J'ai eu le malheur de perdre toutes mes rentes sur l'hôtel de ville, faute d'une formalité. Comme je fais maintenant tous mes efforts pour les recouvrer, je crois qu'il ne serait pas prudent de faire connaître à la cour de France que je pense et que j'écris comme un libre Anglais. Je désire ardemment vous revoir ainsi que mes amis; mais j'aimerais mieux que ce fût en Angleterre plutôt qu'en France. Vous qui êtes un parfait Breton, vous devriez passer le canal et venir nous trouver. Je vous assure de nouveau qu'un homme de votre trempe ne se déplairait pas dans un pays où chacun n'obéit qu'aux lois et à ses propres fantaisies. La raison est libre ici et n'y connaît point de contrainte; les hypocondriaques y sont surtout bien venus. Aucune manière de vivre n'y paraît étrange. On y voit des hommes qui font six milles par jour pour leur santé, se nourrissent de racines, ne mangent jamais de viande, portent en hiver un habit plus léger que le costume de vos dames dans les jours les plus chauds. Tout cela est ici regardé comme une singularité, mais n'est taxé de folie par personne.

AU MÊME.

Londres, 10 mars 1729.

N'écrivez plus à votre ami errant, parce qu'au premier moment vous le verrez paraître. Avant que je puisse me cacher à Paris, je m'arrêterai quelques jours dans un des villages voisins de la capitale: il est vraisemblable que je m'arrêterai à Saint-Germain, et je compte y arriver avant le 15. C'est pourquoi, si vous m'aimez, préparez-vous à venir m'y trouver au premier appel. Vous pouvez emprunter une voiture de _Nocé ex Timonis familia oriundo_, et vous pourrez demeurer avec votre ancien ami trois ou quatre jours. Nous jouirons des premiers jours du printemps, et nous resserrerons les liens sacrés de l'amitié. Adieu, portez-vous bien. Attendez-moi et aimez-moi.

AU MÊME.

Saint-Germain, 25 mars 1729.

Si vous pouvez oublier quelque jour votre palais doré, vos fêtes et _fumum et opes, strepitumque Romæ_, venez ici, vous trouverez une chère simple et frugale, un mauvais lit, une pauvre chambre, mais il y a un ami qui vous attend.

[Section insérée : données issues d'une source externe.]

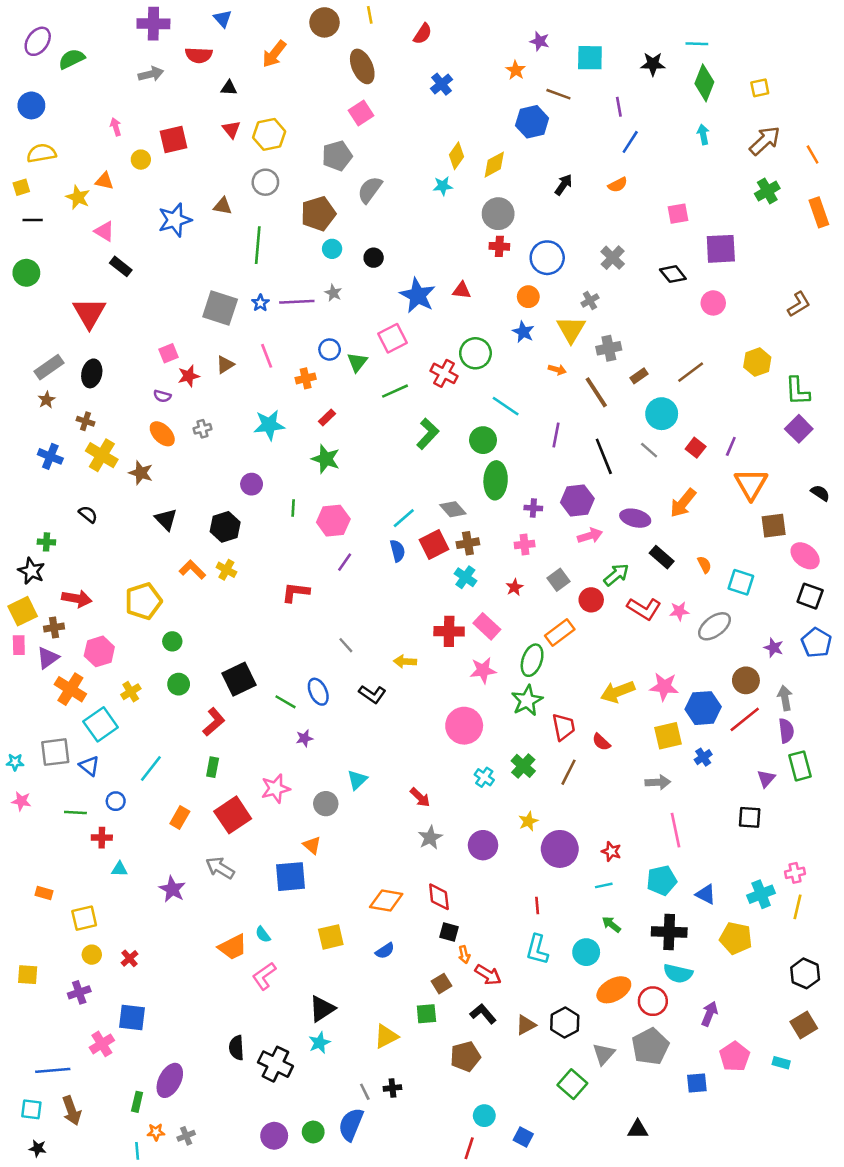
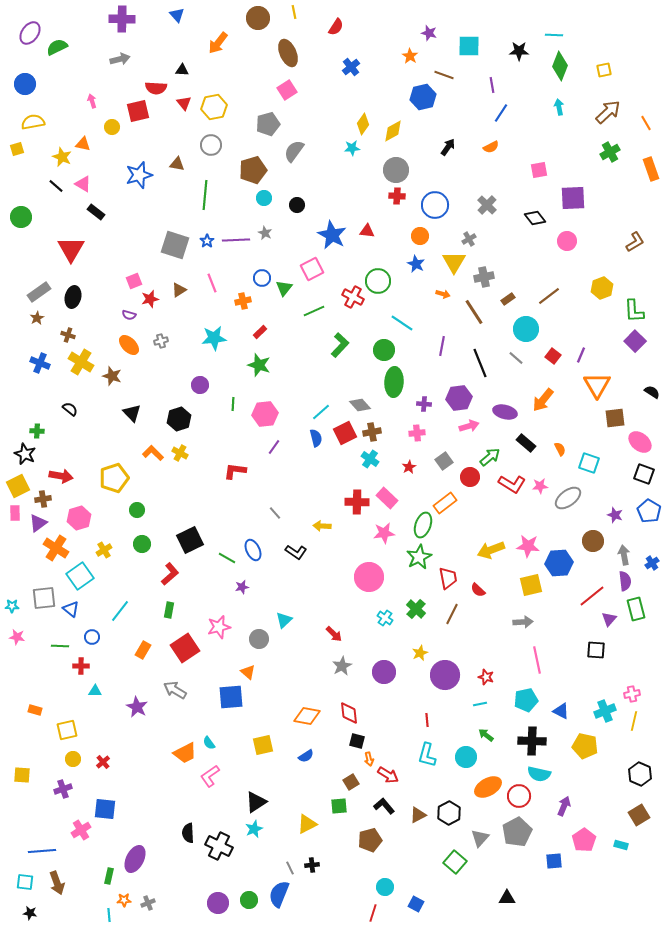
red semicircle: (199, 55) -> (156, 88), moved
black line: (33, 220) -> (56, 186), moved, turned 42
red line: (745, 719) -> (592, 596), moved
blue cross: (703, 757) -> (652, 563), moved

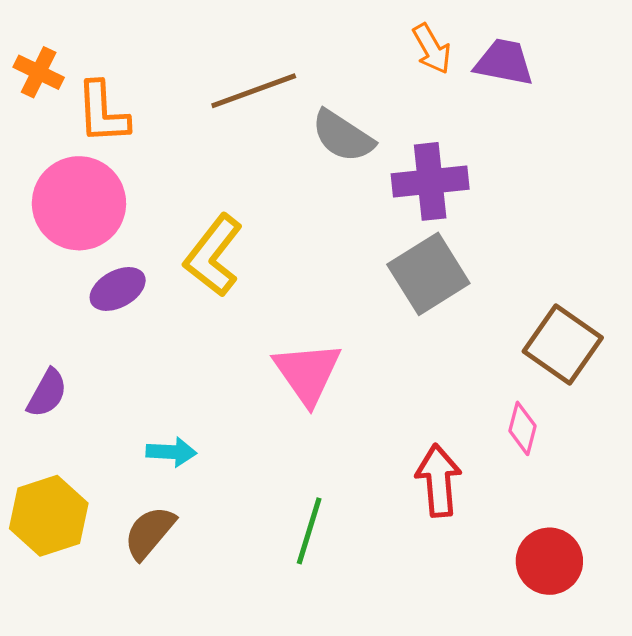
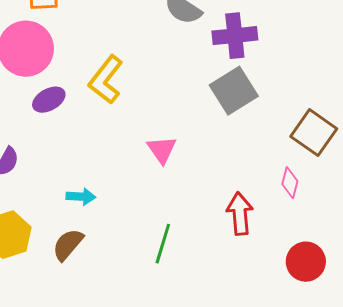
pink triangle: (307, 373) -> (162, 150), size x0.7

Vous devriez venir à cheval, si votre _M. Nocé_ en a un à vous prêter; j'en ferai prendre soin.

C'est chez _Châtillon_, perruquier à Saint-Germain, rue des Récollets, vis-à-vis des révérends pères récollets, _facchini zoccolanti_. Il faut demander _Sansons_; il habite un trou de cette baraque, et il y en a un autre pour vous. _Vale, veni._

AU MÊME.

Paris, 12 août 1729.

J'irai quelque jour dîner chez Nocé, si ma misanthropie convient à la sienne. Je ne puis sitôt aller chez mademoiselle _Lecouvreur_; les papiers que je devais montrer au comte de _Saxe_ sont encore chez l'ambassadeur de Suède.

Adieu. Voici la première prose que j'ai écrite depuis huit jours, les alexandrins me gagnent. Adieu, mon ami.

Mandez-moi s'il est bien vrai que _Bonneval_ soit musulman. J'ai mes raisons, parce que j'écris demain à Constantinople où j'ai plus d'amis qu'ici, car j'y en ai deux, et ici qu'un, qui est vous; mais vous valez deux Turcs en amitié. Adieu.

A M. THIERIOT,

A LONDRES.

Paris, 9 juillet 1732.

Je ne vous ai pas écrit un seul mot ce mois-ci; mais il faut me le pardonner, car j'ai été un peu affairé. J'ai fait une _Zaïre_, qui est maintenant entre les mains des acteurs: on l'a trouvée touchante et pleine de ce que les Français appellent _intérêt_; mon intention, en composant cette nouvelle tragédie, était de mettre en contraste les idées les plus tendres et les plus majestueuses que puisse fournir notre religion, avec les effets les plus cruels et les plus attendrissants de l'amour. Si mes amis ne me trompent pas et ne se trompent pas eux-mêmes, cette pièce aura quelque succès. J'ai aussi travaillé à corriger ma tragédie d'_Ériphyle_; je compte vous les envoyer toutes deux par la prochaine occasion. Ces études continuelles ne m'ont point empêché de penser à mes amis. J'ai vu mistress _Sallé_ aussi souvent que je l'ai pu: elle est maintenant un peu indisposée. La mort de son frère a blessé son cœur au vif. Les sentiments de l'amitié et de la nature balançaient en elle ceux de l'amour. Son cœur est fait pour la tendresse, mais il semble que tous ses sentiments se partageaient entre son frère et vous. Maintenant que votre rival est mort, je pense que vous régnerez seul dans le cœur de mistress _Sallé_. Le parterre, les loges, les dames, les petits-maîtres, et jusqu'à mademoiselle _Prévost_, étaient en extase la dernière fois qu'elle dansa dans le nouvel opéra. Quant à moi, j'en fus étonné, et, à mon jugement, sa danse d'_Amadis_ ne fut jamais si surprenante et si admirable.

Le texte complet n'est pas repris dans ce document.